▶ **Information supplied**
################

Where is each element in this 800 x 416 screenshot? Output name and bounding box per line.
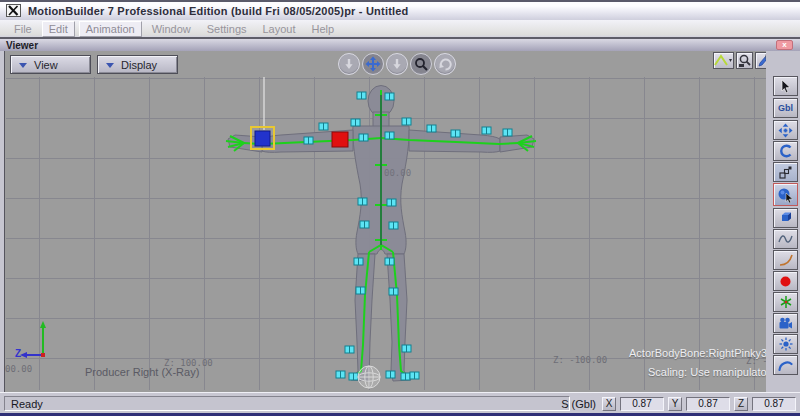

################

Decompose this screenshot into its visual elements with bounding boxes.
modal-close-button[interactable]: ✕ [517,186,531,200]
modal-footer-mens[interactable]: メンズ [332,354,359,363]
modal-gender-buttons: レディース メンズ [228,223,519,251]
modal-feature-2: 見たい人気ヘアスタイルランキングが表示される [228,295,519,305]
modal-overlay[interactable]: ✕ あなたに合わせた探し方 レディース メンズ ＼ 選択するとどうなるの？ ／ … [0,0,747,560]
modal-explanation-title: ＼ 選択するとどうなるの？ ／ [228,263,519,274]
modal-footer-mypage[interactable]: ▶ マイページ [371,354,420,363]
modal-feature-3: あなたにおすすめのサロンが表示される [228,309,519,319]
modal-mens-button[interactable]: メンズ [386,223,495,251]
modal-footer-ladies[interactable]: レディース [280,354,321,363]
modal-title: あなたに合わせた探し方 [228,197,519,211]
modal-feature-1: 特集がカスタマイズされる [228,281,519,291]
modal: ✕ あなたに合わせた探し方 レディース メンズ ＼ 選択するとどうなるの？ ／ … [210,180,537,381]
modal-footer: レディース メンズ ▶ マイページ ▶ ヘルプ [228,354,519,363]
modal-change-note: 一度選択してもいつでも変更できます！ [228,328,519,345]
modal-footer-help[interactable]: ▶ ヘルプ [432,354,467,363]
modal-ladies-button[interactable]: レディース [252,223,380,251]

################

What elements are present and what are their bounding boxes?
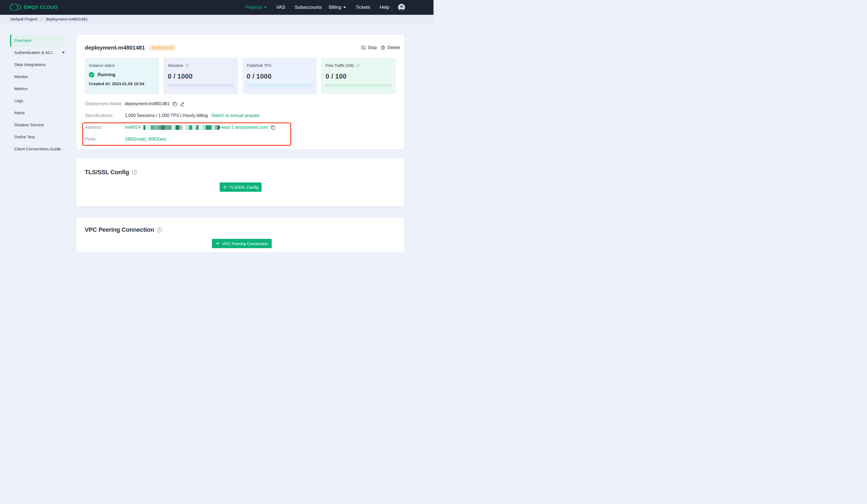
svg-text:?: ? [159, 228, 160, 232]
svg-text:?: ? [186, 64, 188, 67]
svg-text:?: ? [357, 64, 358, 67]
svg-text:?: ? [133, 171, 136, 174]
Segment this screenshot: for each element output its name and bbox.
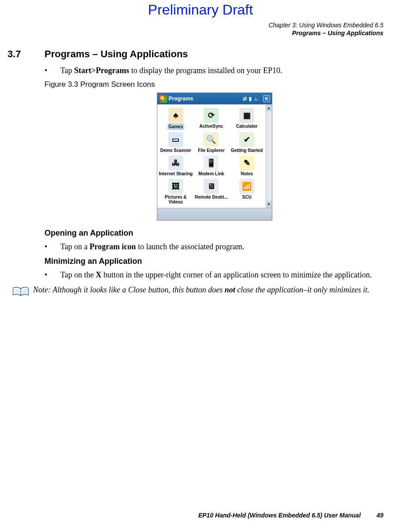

################

▶ **What is expected**
The expected answer is a copy of every line in the entries that holds the word "name".

▶ **Reply to the task**
Where is each element in this 800 x 416 screenshot? Output name and bounding box per line.
Segment this screenshot: for each element output its name and bbox.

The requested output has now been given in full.